(Dataset entries)
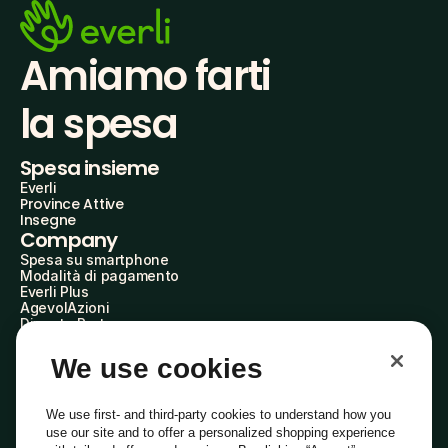
Amiamo farti
la spesa
Spesa insieme
Everli
Province Attive
Insegne
Company
Spesa su smartphone
Modalità di pagamento
Everli Plus
AgevolAzioni
Diventa Partner
Advertise with Us
Everli Shoppers
We use cookies
About Us
Scopri chi siamo
Everli News
We use first- and third-party cookies to understand how you
Domande frequenti
use our site and to offer a personalized shopping experience
Lavora con noi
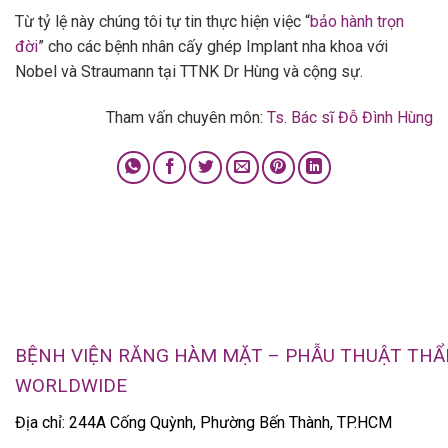
Từ tỷ lệ này chúng tôi tự tin thực hiện việc “
bảo hành trọn
đời
” cho các bệnh nhân cấy ghép Implant nha khoa với
Nobel và Straumann tại TTNK Dr Hùng và cộng sự.
Tham vấn chuyên môn:
Ts. Bác sĩ Đỗ Đình Hùng
BỆNH VIỆN RĂNG HÀM MẶT – PHẪU THUẬT TH
WORLDWIDE
Địa chỉ: 244A Cống Quỳnh, Phường Bến Thành, TP.HCM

## TASK INSTRUCTIONS
Starting at the line that contains "Diventa Partner", please write out every line to the end of the entries, inclusive, copied exactly and with pictures omitted.

## RESPONSE BELOW
Diventa Partner
Advertise with Us
Everli Shoppers
We use cookies
About Us
Scopri chi siamo
Everli News
We use first- and third-party cookies to understand how you
Domande frequenti
use our site and to offer a personalized shopping experience
Lavora con noi
Từ tỷ lệ này chúng tôi tự tin thực hiện việc “
bảo hành trọn
đời
” cho các bệnh nhân cấy ghép Implant nha khoa với
Nobel và Straumann tại TTNK Dr Hùng và cộng sự.
Tham vấn chuyên môn:
Ts. Bác sĩ Đỗ Đình Hùng
BỆNH VIỆN RĂNG HÀM MẶT – PHẪU THUẬT TH
WORLDWIDE
Địa chỉ: 244A Cống Quỳnh, Phường Bến Thành, TP.HCM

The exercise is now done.